Figure 6.. IL-13-IL-4RA signaling regulates Dclk1⁺ cell expansion in Kras-driven pancreatic neoplasia

(A) UMAP showing VIPER-inferred differential protein activity of IL-4RA in Dclk1⁺ cells. (B and C) Flow cytometry analysis for IL-13 expression in immune cells (CD45) isolated from normal pancreas and pancreas from Mist1-Kras mice and related quantification. (D and E) Flow cytometry analysis for EpCAM and ZsGreen of organoids from pancreas of Kras-Dclk1-DTR-ZsGreen mice in the presence of vehicle or IL-13 and related quantification. (F) RT-qPCR for the expression of Dclk1. (G) RT-qPCR for the expression of Il13 in different immune cell populations in pancreas from Mist1-Kras mice: CD45⁺ immune cells, CD4⁺ T cells, γδ T cells, and ILC2s (Lin^—CD45⁺CD127⁺CD90⁺KLRG1⁺). (H and I) Flow cytometry analysis for ILC2s in normal and Mist1-Kras mice and related quantification. (J and K) ZsGreen expression in organoids from Kras-Dclk1-DTR-ZsGreen pancreas cultured with or without ILC2s, with quantification. (L) RT-qPCR for the expression of Dclk1 in organoids. (M) IF for ZsGreen of pancreas from Mist1-Kras-Dclk1-DTR-ZsGreen mice treated with control IGG or anti-IL-13 blocking antibody for 8 weeks. (N and O) Flow cytometry analysis for EpCAM and ZsGreen and related quantification. (P–R) RT-qPCR for the expression of Dclk1, Cd24a, and Spib. Scale bars: 100 μm. Means ± SD. Statistical significance was evaluated by Student’s t test; *p ≤ 0.05, **p ≤ 0.01, and ****p ≤ 0.001; n.s., not significant.
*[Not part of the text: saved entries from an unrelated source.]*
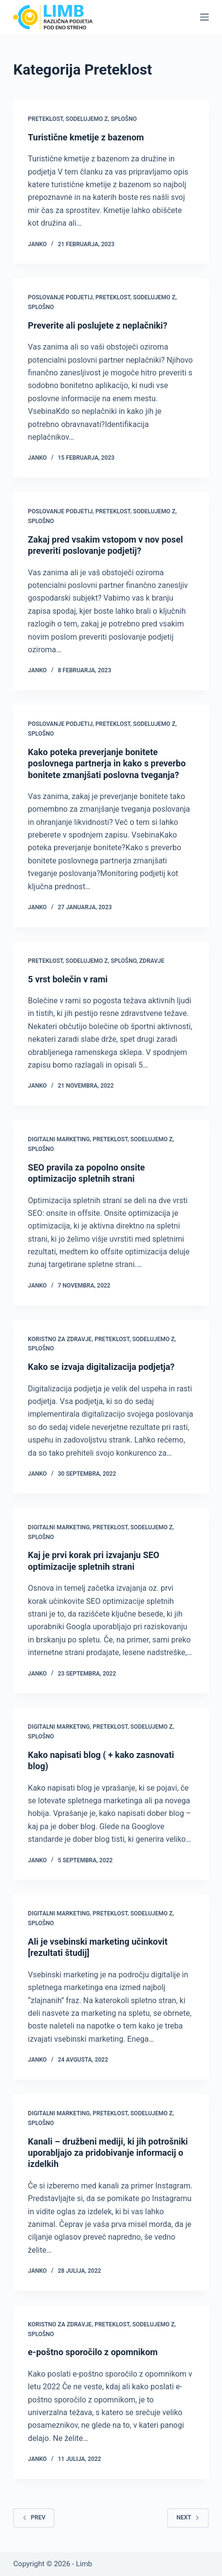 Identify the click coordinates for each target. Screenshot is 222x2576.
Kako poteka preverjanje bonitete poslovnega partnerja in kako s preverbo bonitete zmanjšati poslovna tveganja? (106, 763)
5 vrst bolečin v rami (68, 979)
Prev (33, 2517)
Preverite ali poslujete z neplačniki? (97, 325)
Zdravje (151, 960)
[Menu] (204, 17)
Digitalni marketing (59, 1139)
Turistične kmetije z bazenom (86, 137)
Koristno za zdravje (60, 1339)
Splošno (124, 119)
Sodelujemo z (87, 119)
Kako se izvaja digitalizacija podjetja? (101, 1367)
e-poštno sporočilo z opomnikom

Figure 7.. AGT expression in Dclk1⁺ cells and its role in pancreatic tumor progression

(A) UMAP shows Agt expression in Dclk1⁺ cells. (B) RT-qPCR for Agt in epithelial cells (Epit), tuft cells, immune cells, CAFs, and endothelial cells (Endot) from Mist1-Kras-Dclk1-DTR-ZsGreen mice. (C) IF for ZsGreen and AGT. (D–F) RT-qPCR, IF, and ELISA for AGT in normal and Mist1-Kras pancreas. (G) Kaplan-Meier plot of overall survival in PDAC patients with high vs. low Agt expression. (H) Pancreas from Mist1-Kras mice treated with vehicle or aliskiren for 8 weeks. (I and J) H&E with PanIN grade quantification. (K) IF for KRT19. (L) RT-qPCR for Krt19. (M and N) IF for KI-67 with quantification. (O) RT-qPCR for Col1a1, Acta2, Cd31, and Hif1a. Scale bars: 100 μm. Means ± SD. Statistical significance was evaluated by Student’s t test; *p ≤ 0.05, **p ≤ 0.01, and ***p ≤ 0.001; n.s., not significant.